Among other things, the study proposes to finalize an OSM plan to
essentially eliminate a rule requiring 100-foot buffer zones between
mining and streams.
The study also does not indicate that federal officials will maintain a
temporary requirement that valley fills in streams that drain more than
250 acres be subject to more rigorous Clean Water Act permit review.
Under the preferred alternative, the corps would "make case-by-case
determinations" about such matters, the draft study said.
"This document breaks the promise made by the federal government in
1998 to reduce environmental harm caused by valley fills - not increase
it," said Jim Hecker, environmental enforcement director of Trial
Lawyers for Public Justice, a public interest law firm that has
represented citizen groups in mining cases.

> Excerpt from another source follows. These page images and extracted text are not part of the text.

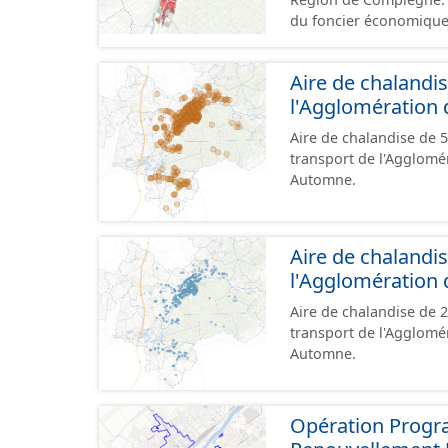
du foncier économique.
incluses dans un site 
leur état d’occupation,
Aire de chalandi
d’aménagement et la na
l'Agglomération
sur la limite de parcell
provient d'un plan d'
Aire de chalandise de
cadastral. Ces terrains
transport de l'Agglomé
mais ce jeu de données
Automne.
situés dans ces sites (équipement, divers
aux prescriptions du 
Aire de chalandi
l'Agglomération
Aire de chalandise de
transport de l'Agglomé
Automne.
Opération Progra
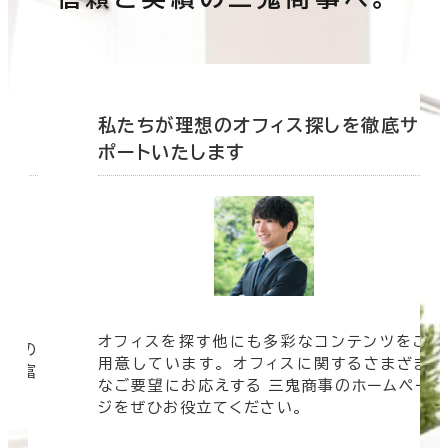
底サ
私たちが理想のオフィス探しを徹底サ
ポートいたします
オフィスを探す他にも多彩なコンテンツをご
信頼の
用意しています。 オフィスに関するさまざま
 豊富
なご要望にお応えする 三鬼商事のホームペー
す。
ジをぜひお役立てください。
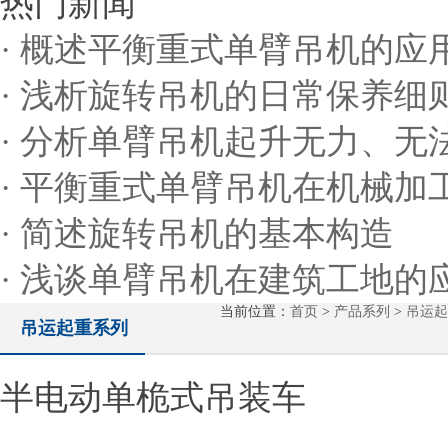
热门新闻
· 概述平衡重式单臂吊机的应
· 浅析旋转吊机的日常保养细
· 分析单臂吊机起升无力、
· 平衡重式单臂吊机在机械加
· 简述旋转吊机的基本构造
· 浅谈单臂吊机在建筑工地的
当前位置：
首页
>
产品系列
>
吊运起
吊运起重系列
半电动单桅式吊装车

The release of the EIS opens another round in the long battle over
mountaintop removal coal mining in Appalachia.
On Thursday, both sides began poring over the study and offering their
spin on the findings. The public comment period runs through Aug. 29.
Public hearings are planned this summer in Charleston and in Hazard, Ky.

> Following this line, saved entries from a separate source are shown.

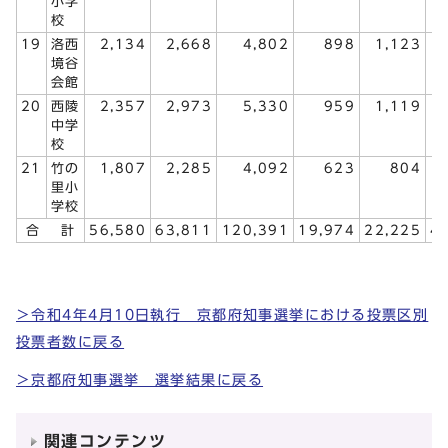
小学
校
19
洛西
2,134
2,668
4,802
898
1,123
境谷
会館
20
西陵
2,357
2,973
5,330
959
1,119
中学
校
21
竹の
1,807
2,285
4,092
623
804
里小
学校
合 計
56,580
63,811
120,391
19,974
22,225
4
＞令和4年4月10日執行 京都府知事選挙における投票区別
投票者数に戻る
＞京都府知事選挙 選挙結果に戻る
関連コンテンツ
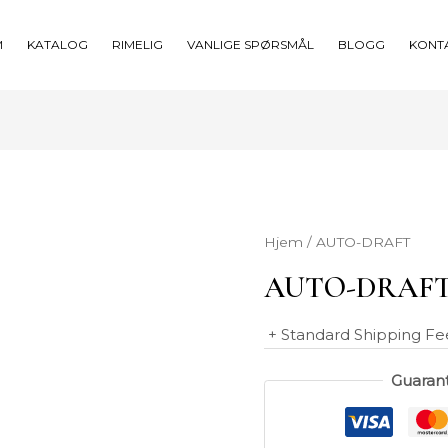
M
KATALOG
RIMELIG
VANLIGE SPØRSMÅL
BLOGG
KONT
Hjem
/ AUTO-DRAFT
AUTO-DRAF
+ Standard Shipping Fe
Guaran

In mountaintop removal, coal operators blast off entire hilltops to
uncover valuable, low-sulfur coal reserves. Leftover rock and dirt - the
stuff that used to be the mountains - is shoved into nearby valleys,
burying streams.
Twice in the last four years, U.S. District Judge Charles H. Haden II
issued rulings that limited the practice. Both times, Haden's decisions
were overturned on appeal.
In the draft study, regulators found that 724 miles of streams across the
region were buried by valley fills between 1985 and 2001.
A scientific review that projected potential impacts of future mountaintop
removal estimated that, without additional restrictions, a total of 2,200
square miles of Appalachian forests would eventually be eliminated by
large-scale mining operations. That's more than twice the
913-square-mile-area covered by Kanawha County.
That review also found that, in the next 10 years, another 1,000 miles of
streams could be "directly impacted" by mining. That length of
streams would run along Interstate 79 from Charleston to Morgantown and
back three times.
"All of these changes suggest that the biological integrity of the
study area may be jeopardized," the cumulative impact review found.
During a telephone press briefing Thursday afternoon, OSM spokesman Mike
Robinson was asked to describe the environmental impact of mountaintop
removal.
"It's tough to generalize," Robinson told reporters. "But
there certainly is a range of impacts."
The study and related scientific studies are available on the Internet at www.epa.gov/region3/mtntop/index.htm.
The study, along with an archive of mountaintop removal stories and
documents, is also available on the Gazette's Web site at wvgazette.com/mining.